Object scale and practice scale shape the making of architecture, for producers and consumers alike.

In its first connotation, the word “scale” points to the dimensional relationship between the body and the objects that make near and far physical surroundings. This link is at the very core of the sensorial experience of architecture. Scale is to design as sound is to music: all artifacts share scale. Rather than being intrinsic attributes, BIGNESS and smallness remain strictly contextual: it is objects’ colocation in space that will yield unambiguous perceptual assessments in the viewer. Users are given cues to inhabit space in a variety of ways. Scale can be bearer of sublimity, of ominousness, of quaintness, of cuteness. It affords mirage, dream, and a way to contain the paralyzing phobia of unmeasured space. As intuitive savans of all three-dimensional things, architects purposefully manipulate the interdependency of the variables forming all spatial equations to explore the vastness and depth of collective emotions.

Basic computing technology affords today what was logistically highly problematic only a few years ago.
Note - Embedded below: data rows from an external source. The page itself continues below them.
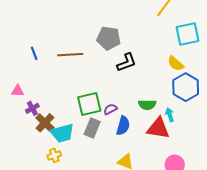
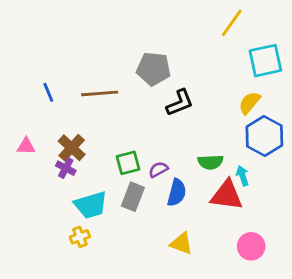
yellow semicircle: (176, 64) -> (249, 103), turned 90
green square: (89, 104) -> (128, 163), size x0.7
purple cross: (32, 108) -> (66, 168), moved, turned -32
brown cross: (45, 123) -> (72, 148), moved

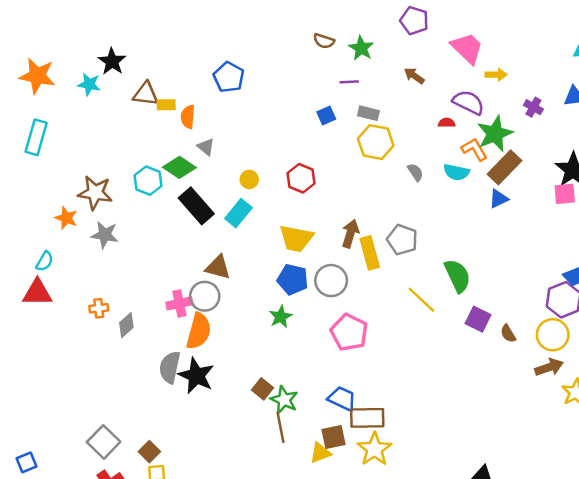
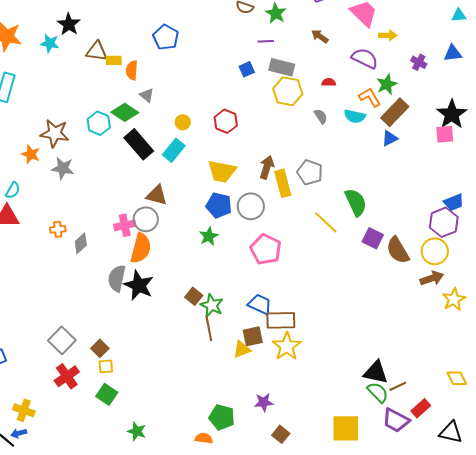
gray rectangle: (368, 113) -> (282, 67), size x1.4
red semicircle: (447, 123) -> (329, 82), moved
green star: (495, 134) -> (387, 84), size x0.7
brown semicircle: (508, 334) -> (398, 250), size x1.8

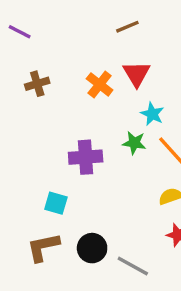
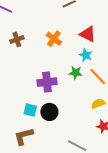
red triangle: (137, 74) -> (88, 34), moved, turned -30
black circle: (92, 248) -> (49, 112), moved

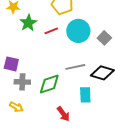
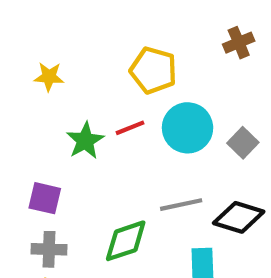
green star: (28, 23) -> (85, 141), moved
gray cross: (22, 82) -> (49, 249), moved

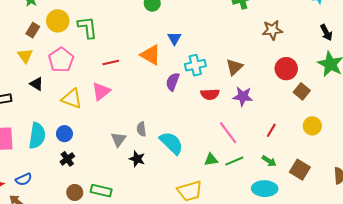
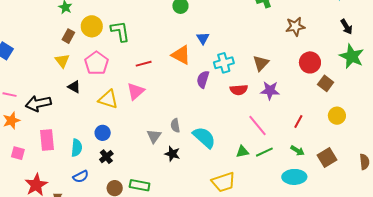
cyan semicircle: (37, 136) -> (77, 148), moved, size x0.7
brown square: (300, 170) -> (327, 157), turned 30
blue semicircle: (24, 179) -> (81, 177), moved

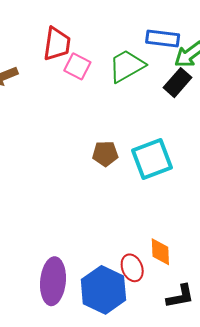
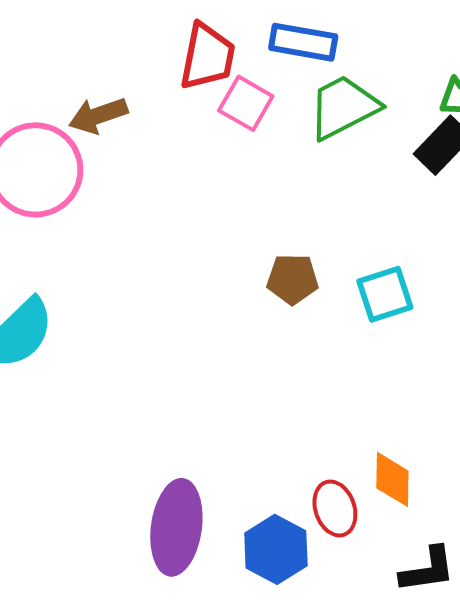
blue rectangle: (163, 38) -> (303, 42), moved
cyan square: (152, 159) -> (385, 294), size x0.7
blue hexagon: (103, 290) -> (276, 549), size x0.7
Relative to scale and size of projects, it is entirely possible to have a small firm do big projects and a large firm do small projects. Additionally, whether small or large, the choice between being a generalist versus a specialized studio opens up- or forecloses- unexpected design opportunities. In both scenario, how to maintain one’s design bar over such wide range is therefore an unsettling provocation of the usual way of operating in practice. To curb architectural explorations to a hyper-narrow assortment of building types and sizes might be an undesirable price to pay, sacrificing architects’ grand ambitions to enhance life on earth (and in heaven) to the limited contingencies of the commission of the moment.

Concurrently, scale applies to the size of an architectural office, ranging from the solo practitioner to organizations employing tens of thousands of people. The poles of this spectrum—the individual and the giant corporation—illustrate the gamut of involvement that architects can have in projects: from complete in the first case to removed in the second. When an office is too big, its infrastructure does not allow direct principal involvement. The scale of the office then poses a philosophical question: what is the largest size a firm can be without losing direct principal involvement? The computerization of the architectural office promises a greater degree of creative productivity with fewer personnel, thereby allowing the office to create more architecture. This magical balance between object scale and practice scale is the operational pursuit of the creative architect.